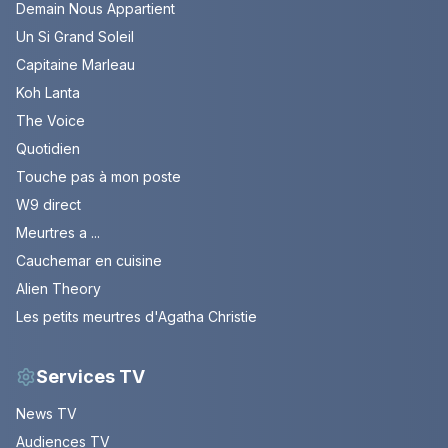
Demain Nous Appartient
Un Si Grand Soleil
Capitaine Marleau
Koh Lanta
The Voice
Quotidien
Touche pas à mon poste
W9 direct
Meurtres a ...
Cauchemar en cuisine
Alien Theory
Les petits meurtres d'Agatha Christie
Services TV
News TV
Audiences TV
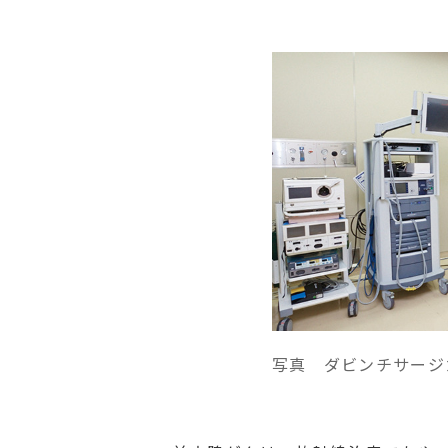
写真 ダビンチサージ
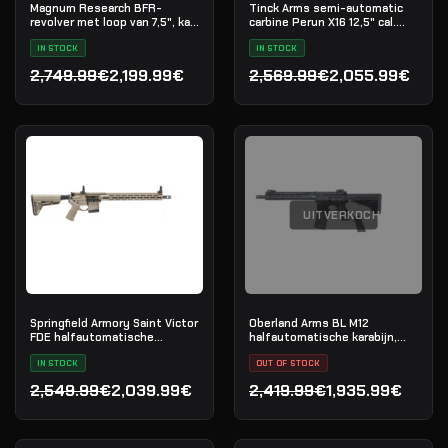
Magnum Research BFR-
Tinck Arms semi-automatic
revolver met loop van 7,5", kal.
carbine Perun X16 12,5" cal.
.45-70 Government
5.56x45
IN STOCK
IN STOCK
2,749.99€
2,199.99€
2,569.99€
2,055.99€
Oorspronkelijke prijs was: 2,749.99€.
Huidige prijs is: 2,199.99€.
Oorspronkelijke prijs was
Huidige prijs is: 2,055.99€
UITVERKOCHT
Springfield Armory Saint Victor
Oberland Arms BL M12
FDE halfautomatische
halfautomatische karabijn,
karabijn, .223 Rem
.223 Rem
IN STOCK
OUT OF STOCK
2,549.99€
2,039.99€
2,419.99€
1,935.99€
Oorspronkelijke prijs was: 2,549.99€.
Huidige prijs is: 2,039.99€.
Oorspronkelijke prijs was
Huidige prijs is: 1,935.99€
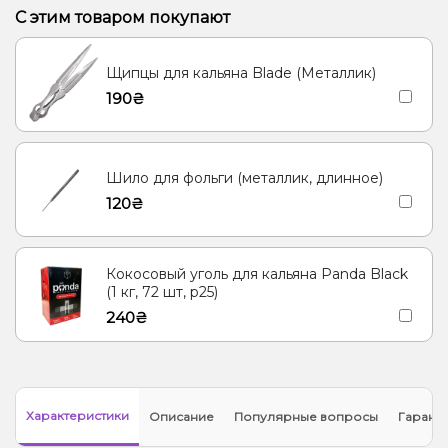
Клубника, Манго
Питайя/Драконий фрукт
С этим товаром покупают
Щипцы для кальяна Blade (Металлик)
190₴
Шило для фольги (металлик, длинное)
120₴
Кокосовый уголь для кальяна Panda Black
(1 кг, 72 шт, р25)
240₴
Характеристики
Описание
Популярные вопросы
Гарант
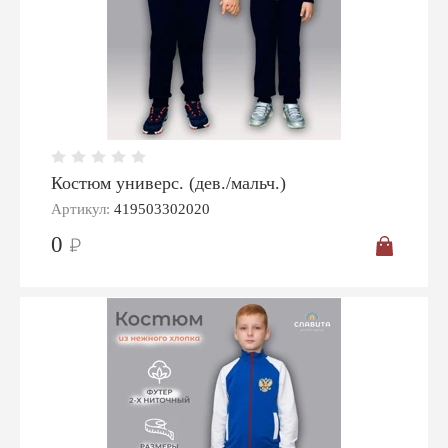
Костюм универс. (дев./мальч.)
Артикул:
419503302020
0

» Task to complete
Report how many lines in the data contain the word "Arms", with no words besides the number.

» Result of the exercise
2